### GIVEN RECORDS
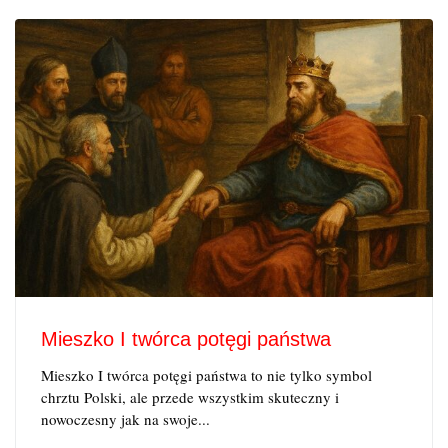
Mieszko I twórca potęgi państwa
Mieszko I twórca potęgi państwa to nie tylko symbol
chrztu Polski, ale przede wszystkim skuteczny i
nowoczesny jak na swoje...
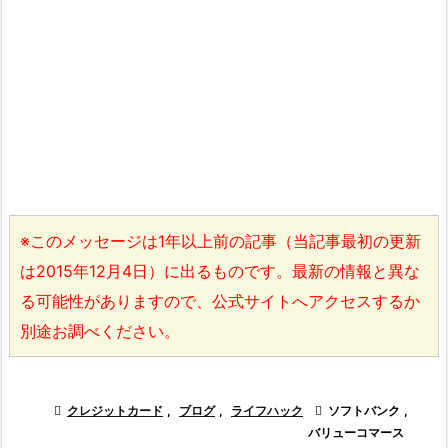
※このメッセージは1年以上前の記事（当記事最初の更新
は2015年12月4日）に出るものです。最新の情報と異な
る可能性がありますので、公式サイトへアクセスするか
別途お調べください。

クレジットカード
,
ブログ
,
ライフハック

ソフトバンク
,
バリューコマース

### EXERCISE GOAL
Reprint the whole listing verbatim except for the pictures.

### RESPONSE
Mieszko I twórca potęgi państwa
Mieszko I twórca potęgi państwa to nie tylko symbol
chrztu Polski, ale przede wszystkim skuteczny i
nowoczesny jak na swoje...
※このメッセージは1年以上前の記事（当記事最初の更新
は2015年12月4日）に出るものです。最新の情報と異な
る可能性がありますので、公式サイトへアクセスするか
別途お調べください。

クレジットカード
,
ブログ
,
ライフハック

ソフトバンク
,
バリューコマース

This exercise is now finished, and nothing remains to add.